Maya tersenyum miring dan berusaha menunjukkan kalau dia sedang bercanda, tetapi sayangnya gagal hingga kesannya tampak menyedihkan. "Awalnya gue kira gue-lah pemeran utamanya. Gue suka sama cucu konglomerat keluarga Nugroho, wajahnya ganteng, sempurna, badannya tinggi trus hidungnya mancung. Walau nggak pintar-pintar amat di sekolah, tapi gue bisa melengkapi kekurangannya karena gue lebih pintar dari dia. Gue juga cantik, manis, visual gue sempurna, keluarga gue juga berasal dari golongan atas, sehingga gue sepede itu untuk bersanding sama dia.
"Saking pedenya hingga gue merasa gue-lah pemeran utamanya," lanjut Maya dengan tatapan terluka, menatap sepasang mata Owen intens setelah jeda cukup lama. "Tapi ekspektasi itu lantas hancur begitu aja waktu gue denger kebenaran yang sebenarnya."
"Maafin gue, Mei."
"Lantas, lo tau kan apa yang biasanya dilakukan sama pemeran antagonis?" tanya Maya dengan seringai di bibirnya. "Gue jadi mau tau apa reaksi lo kalo gue memainkan peran gue sebagai antagonis beneran."

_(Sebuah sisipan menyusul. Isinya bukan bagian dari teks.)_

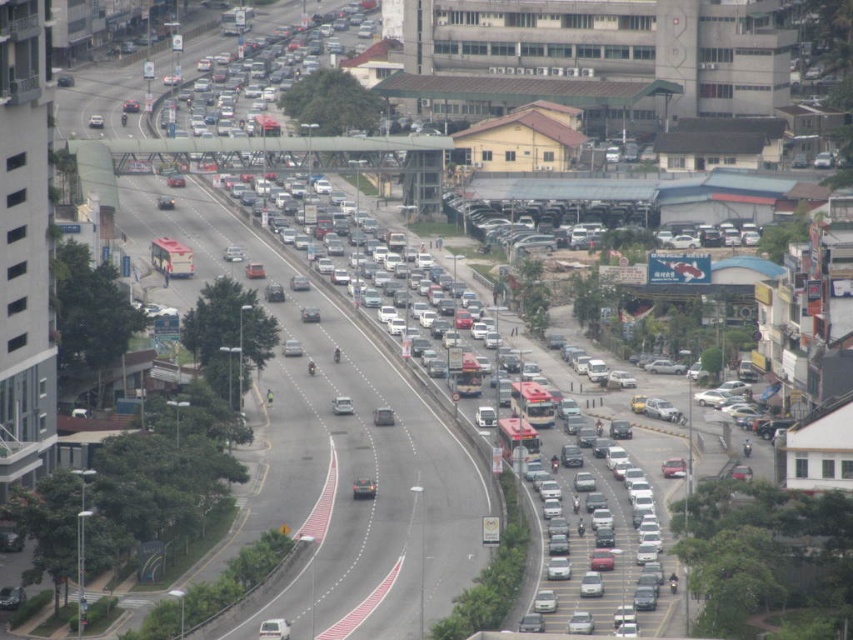 Question: Which of the following is the farthest from the observer?

Choices:
 (A) matte black car at center
 (B) silver metallic car at center
 (C) matte silver car at center
 (D) metallic gray highway at center

Answer: (B)

Question: Estimate the real-world distances between objects in this image. Which object is farther from the matte silver car at center?

Choices:
 (A) silver metallic car at center
 (B) matte black car at center
 (C) metallic gray highway at center

Answer: (C)

Question: Considering the relative positions of matte silver car at center and matte black car at center in the image provided, where is matte silver car at center located with respect to matte black car at center?

Choices:
 (A) below
 (B) above

Answer: (A)

Question: Does metallic gray highway at center have a smaller size compared to silver metallic car at center?

Choices:
 (A) yes
 (B) no

Answer: (B)

Question: From the image, what is the correct spatial relationship of metallic gray highway at center in relation to matte silver car at center?

Choices:
 (A) right
 (B) left

Answer: (B)

Question: Which point is closer to the camera?

Choices:
 (A) silver metallic car at center
 (B) metallic gray highway at center
 (C) matte black car at center

Answer: (B) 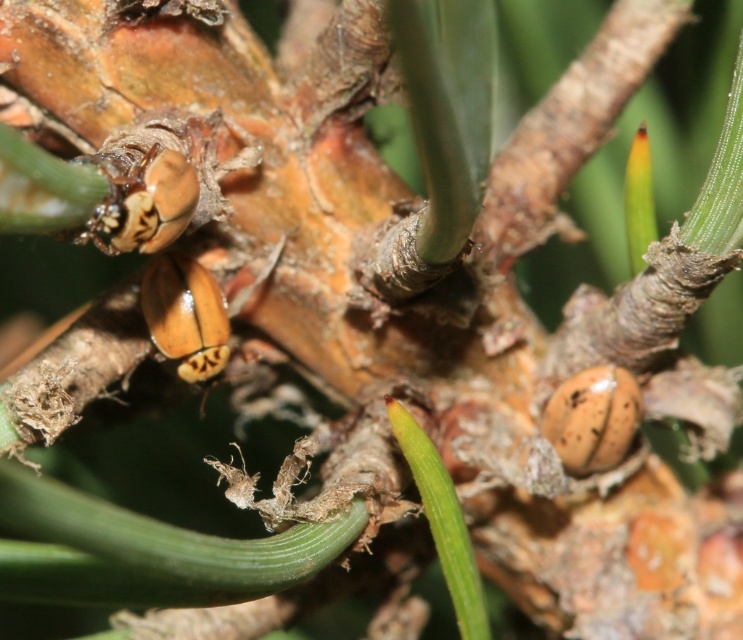 Which is below, brown matte beetle at center or yellow-orange shell beetle at center?

yellow-orange shell beetle at center

Which is in front, point (197, 198) or point (152, 301)?

Point (197, 198) is in front.

The width and height of the screenshot is (743, 640). I want to click on brown matte beetle at center, so click(143, 202).

Identify the location of brown matte beetle at center. This screenshot has height=640, width=743. [143, 202].

Between brown matte beetle at center and brown spotted shell at lower right, which one is positioned higher?

brown matte beetle at center

Does brown matte beetle at center appear on the left side of brown spotted shell at lower right?

Correct, you'll find brown matte beetle at center to the left of brown spotted shell at lower right.

Identify the location of brown matte beetle at center. (143, 202).

The width and height of the screenshot is (743, 640). What are the coordinates of `brown matte beetle at center` in the screenshot? It's located at (143, 202).

This screenshot has height=640, width=743. Describe the element at coordinates (184, 316) in the screenshot. I see `yellow-orange shell beetle at center` at that location.

Based on the photo, can you confirm if yellow-orange shell beetle at center is wider than brown spotted shell at lower right?

No.

Where is `yellow-orange shell beetle at center`? yellow-orange shell beetle at center is located at coordinates (184, 316). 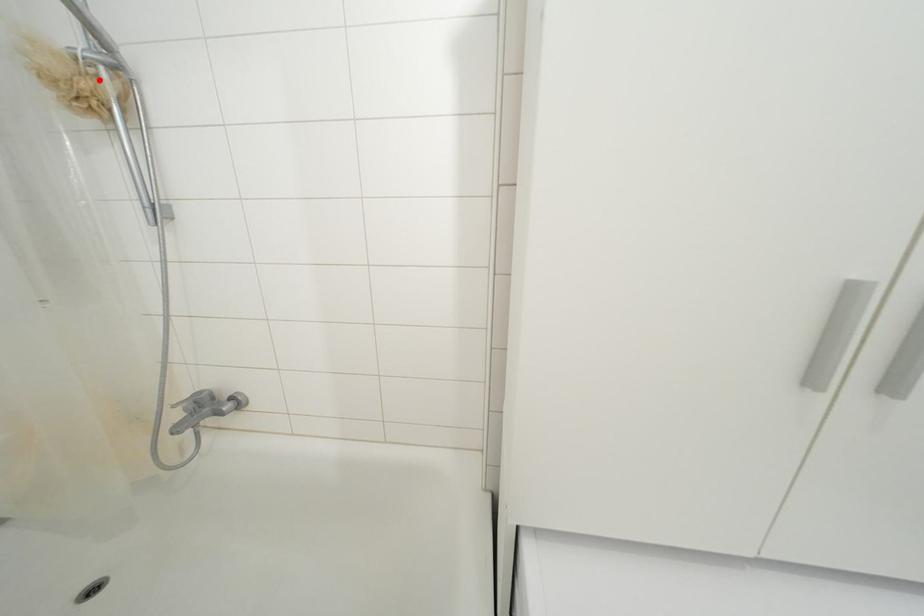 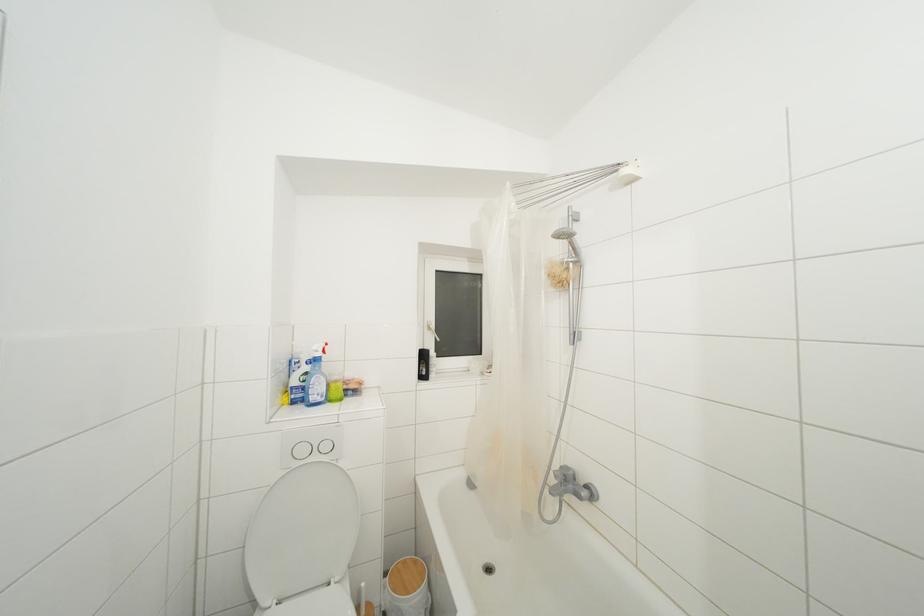 Find the pixel in the second image that matches the highlighted location in the first image.

(572, 273) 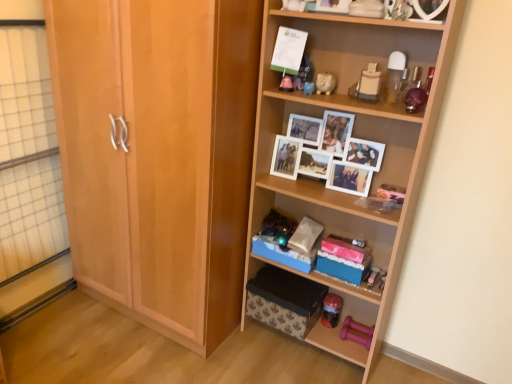 Find the location of a particular element. This screenshot has height=384, width=512. free area below transparent glass door at left (from a real-world perspective) is located at coordinates (42, 311). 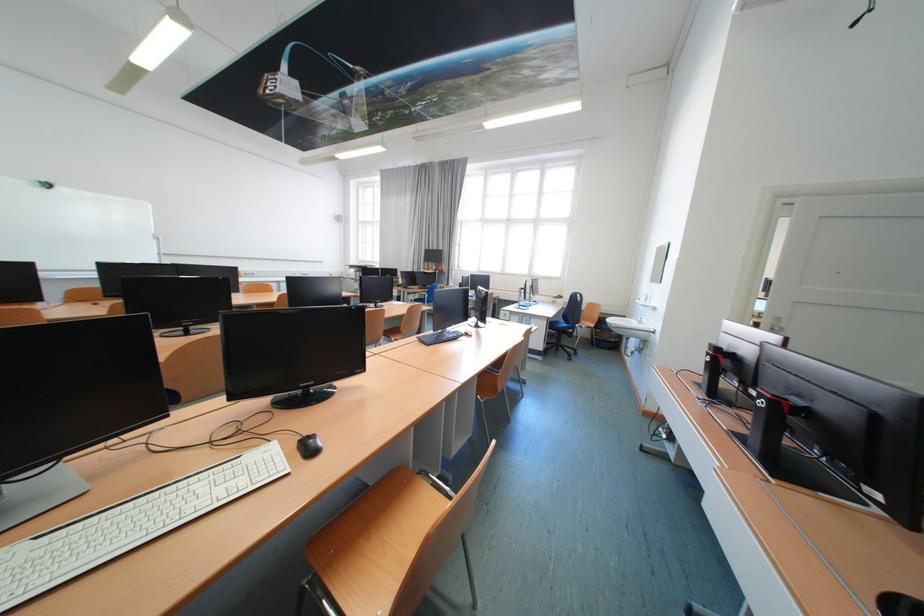 Where would you sit the wooden chair sitting surface? Please return your answer as a coordinate pair (x, y).

(375, 543) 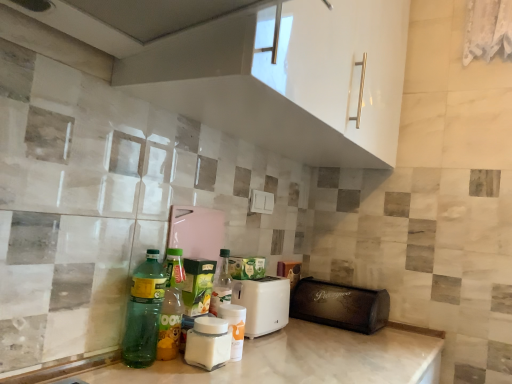 Question: From the image's perspective, is green translucent bottle at lower left, the 1th bottle when ordered from left to right, below white glossy jar at center, marked as the first bottle in a right-to-left arrangement?

Choices:
 (A) yes
 (B) no

Answer: (B)

Question: Is green translucent bottle at lower left, the 1th bottle when ordered from left to right, to the left of white glossy jar at center, marked as the first bottle in a right-to-left arrangement, from the viewer's perspective?

Choices:
 (A) no
 (B) yes

Answer: (B)

Question: Would you say green translucent bottle at lower left, the 1th bottle when ordered from left to right, is a long distance from white glossy jar at center, marked as the first bottle in a right-to-left arrangement?

Choices:
 (A) no
 (B) yes

Answer: (A)

Question: Considering the relative positions of green translucent bottle at lower left, which is counted as the fourth bottle, starting from the right, and white glossy jar at center, marked as the first bottle in a right-to-left arrangement, in the image provided, is green translucent bottle at lower left, which is counted as the fourth bottle, starting from the right, to the right of white glossy jar at center, marked as the first bottle in a right-to-left arrangement, from the viewer's perspective?

Choices:
 (A) no
 (B) yes

Answer: (A)

Question: Is green translucent bottle at lower left, which is counted as the fourth bottle, starting from the right, facing towards white glossy jar at center, marked as the first bottle in a right-to-left arrangement?

Choices:
 (A) yes
 (B) no

Answer: (B)

Question: Is black leather bread bin at lower right, placed as the 2th appliance when sorted from left to right, taller or shorter than white glossy jar at center, the third bottle when ordered from left to right?

Choices:
 (A) tall
 (B) short

Answer: (A)

Question: Considering their positions, is black leather bread bin at lower right, the first appliance from the right, located in front of or behind white glossy jar at center, the 2th bottle viewed from the right?

Choices:
 (A) behind
 (B) front

Answer: (A)

Question: Considering the positions of black leather bread bin at lower right, the first appliance from the right, and white glossy jar at center, the 2th bottle viewed from the right, in the image, is black leather bread bin at lower right, the first appliance from the right, wider or thinner than white glossy jar at center, the 2th bottle viewed from the right,?

Choices:
 (A) thin
 (B) wide

Answer: (B)

Question: Does point (356, 307) appear closer or farther from the camera than point (192, 334)?

Choices:
 (A) closer
 (B) farther

Answer: (B)

Question: In terms of width, does green translucent bottle at lower left, which is counted as the fourth bottle, starting from the right, look wider or thinner when compared to white glossy jar at center, placed as the fourth bottle when sorted from left to right?

Choices:
 (A) thin
 (B) wide

Answer: (B)

Question: In terms of size, does green translucent bottle at lower left, the 1th bottle when ordered from left to right, appear bigger or smaller than white glossy jar at center, placed as the fourth bottle when sorted from left to right?

Choices:
 (A) small
 (B) big

Answer: (B)

Question: Is point (151, 342) closer or farther from the camera than point (234, 322)?

Choices:
 (A) farther
 (B) closer

Answer: (B)

Question: From a real-world perspective, is green translucent bottle at lower left, the 1th bottle when ordered from left to right, above or below white glossy jar at center, placed as the fourth bottle when sorted from left to right?

Choices:
 (A) below
 (B) above

Answer: (B)

Question: Is white glossy jar at center, the 2th bottle viewed from the right, bigger or smaller than green glass bottle at center, positioned as the 3th bottle in right-to-left order?

Choices:
 (A) big
 (B) small

Answer: (B)

Question: Considering the positions of white glossy jar at center, the 2th bottle viewed from the right, and green glass bottle at center, which is the 2th bottle from left to right, in the image, is white glossy jar at center, the 2th bottle viewed from the right, wider or thinner than green glass bottle at center, which is the 2th bottle from left to right,?

Choices:
 (A) thin
 (B) wide

Answer: (B) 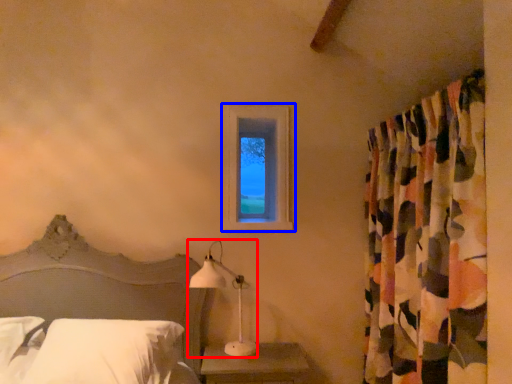 Question: Which point is closer to the camera, table lamp (highlighted by a red box) or window (highlighted by a blue box)?

Choices:
 (A) table lamp
 (B) window

Answer: (A) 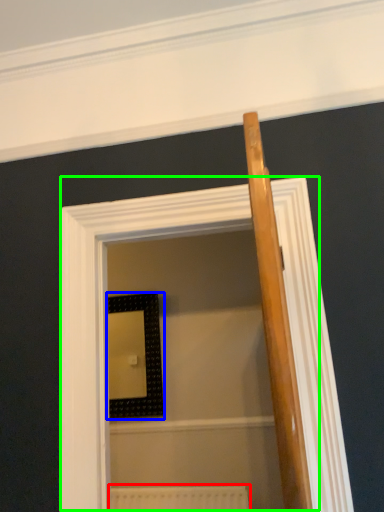 Question: Considering the real-world distances, which object is closest to radiator (highlighted by a red box)? picture frame (highlighted by a blue box) or screen door (highlighted by a green box).

Choices:
 (A) picture frame
 (B) screen door

Answer: (A) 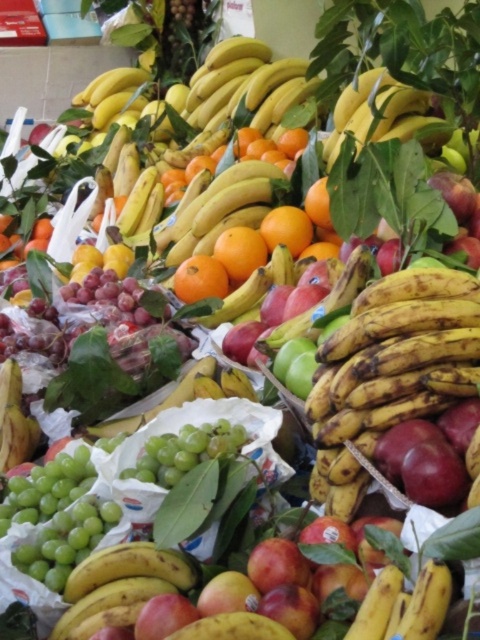 You are a customer trying to choose between two types of bananas at the market stall. The ripe yellow bananas at center and the yellow matte bananas at center are both available. If you want the wider banana, which one should you pick?

The yellow matte bananas at center are wider than the ripe yellow bananas at center, so you should pick the yellow matte bananas at center if you want the wider option.

You are a customer at the market stall looking for bananas. You see two groups of yellow matte bananas at lower left and yellow matte bananas at center. Which group is positioned lower in the pile?

The yellow matte bananas at lower left is positioned lower in the pile than the yellow matte bananas at center. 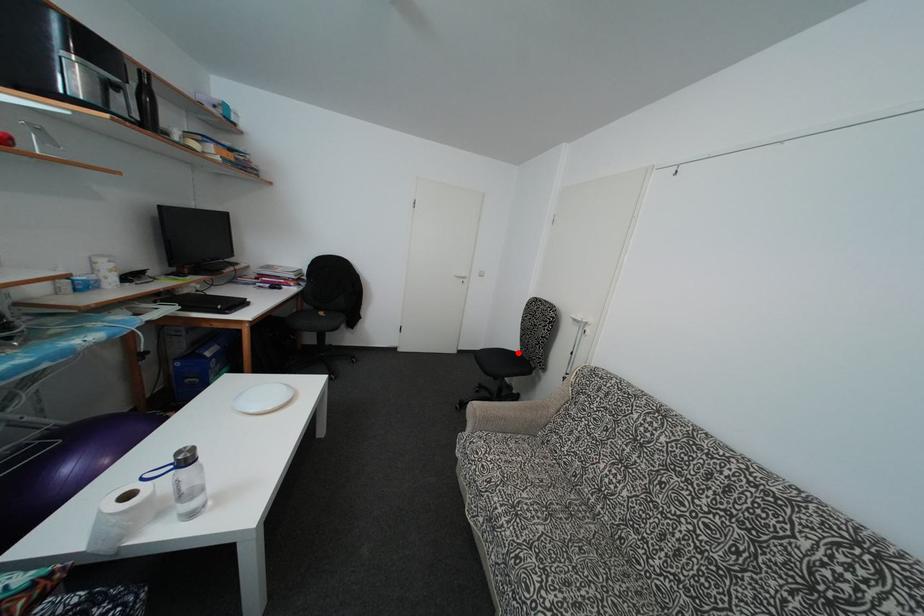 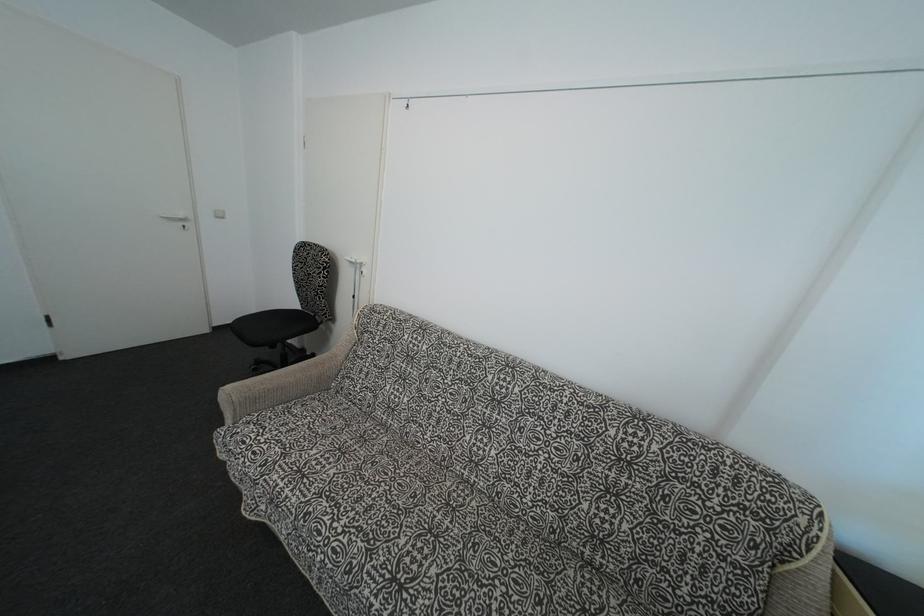 Where in the second image is the point corresponding to the highlighted location from the first image?

(297, 310)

"Maksud lo?" tanya Owen, sementara Maya balas menatapnya dengan tatapan menantang.
"Kalo gue ungkapin semuanya ke yang lain, menurut lo, apa yang bakal lo lakuin?"
"Lo nggak serius kan, Mei?" tanya Owen dengan tatapan tidak percaya pada Maya. "Lo lagi bercanda, kan?"
"Menurut lo, apa gue bisa bercanda sekarang setelah sakit hati gini? Ini semua gara-gara lo, Owen! Lo yang sengaja menyembunyikan kebenarannya! Bukankah yang namanya kebenaran akan terungkap suatu saat? Gue lebih dari bersedia buat ungkapin ke siapa aja, kalo perlu sekarang juga!"
Maya beranjak. Meski masih belum lancar berjalan gara-gara lukanya, dia nemaksakan diri tetapi segera ditahan oleh Owen.
"Maya Florensia!"
"Apa gue harus lakuin ini buat dapetin perhatian dari lo?" tanya Maya sarkastik dan seringai masih saja nangkring di bibirnya. "Ahhh... gue tiba-tiba dapet ide. Gimana kalo lo pacaran sama gue supaya gue bisa tutup mulut? Ada harga yang harus dibayar, kan? Karena nggak ada yang gratis di dunia ini, termasuk cinta. Nggak ada yang namanya cinta tak bersyarat. Itu bullshit, Owen! Dan gue nggak mau sok munafik karenanya!"
"MAYA!" teriak Owen, mulai terpengaruh dengan emosinya sendiri. "Stop it! Ini jelas bukan kepribadian lo yang sebenarnya! Gue udah bilang kalo cinta nggak bisa dipaksain, sama seperti Alka yang nggak bisa paksain perasaan lo, kan?"
"Kenapa bawa-bawa nama Alka? Lo nggak berhak jadiin dia sebagai tameng buat ngelindungi lo!"
"Trus gue harus apa biar lo mau berhenti keras kepala? Pacaran sama lo? Lo pikir gue akan jatuh cinta sama lo? Nggak, Mei!" seru Owen, mengabaikan tatapan tidak percaya dari Maya sekarang. "Mau tau kenapa? Karena sedari awal yang gue sukai itu Hara, bahkan sedari SD gue udah suka sama dia. Waktu gue pisah dari dia, gue jadi terbiasa menganggap Gara sebagai Hara. Itulah sebabnya mengapa semua orang mengira gue gay. Tapi gue nggak peduli karena cukup gue yang tau perasaan gue sendiri."
Lapisan bening yang sejak awal berusaha ditahan oleh Maya, pada akhirnya berhasil mengalir tanpa bisa dicegah. Cewek itu seharusnya sudah tahu yang sebenarnya dari penuturan Galang di belakang tenda tadi, tetapi rasa nyeri yang dirasakannya semakin nyata saat mendengar langsung dari Owen.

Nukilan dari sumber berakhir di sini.